I look over at Aerin as she pulls her hood off her head. In the yellow, artificial light, she looks completely different than she did outside in the usual, grey haze of ash-filled skies. I’m reminded of the quick change from black and white to color during The Wizard of Oz, and I feel like I’m seeing her for the first time.
Her rich, brown hair falls over her shoulders and down her back in thick waves. Her eyes are clearly bright green in this light—like the eyes of a cat—and her skin glows with the kind of healthy complexion rarely seen in the valley.
“Wow.” I quickly look away from her, directing my attention at the lights themselves instead of her. I blink a few times as my eyes adjust to the brightness and try to recall the last time I was in a place with actual electricity. I look up at the ceiling and the recessed light bulbs spaced evenly across it. “Where does the electricity come from?”
“I’m not entirely sure,” she says. “The map shows a generator room, but the entrance to it has collapsed. Whatever the power source is, it’s still working for this room.”

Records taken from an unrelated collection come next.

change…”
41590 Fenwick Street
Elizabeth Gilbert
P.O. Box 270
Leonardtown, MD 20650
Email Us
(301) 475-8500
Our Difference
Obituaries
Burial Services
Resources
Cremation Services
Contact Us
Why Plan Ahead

“What about the other rooms?”
“I’ve tried all the ones I’ve gone into,” Aerin says, “but as far as I know, this one is the only room that has working electricity. I assume it’s set up on its own circuit with a different power source from the rest of the complex.”
She walks over to the desk, drops her pack beside it, and places her hand on top of the monitor. I drop my pack next to hers and continue to look around, astounded that such a place existed all this time while I remained oblivious in the valley.
“No computer now, but I think this is where communication back to the capital might have been.”
“Communication?” I place my hands over my face for a moment and shake my head before looking back to her. I don’t even know where to start with my questions.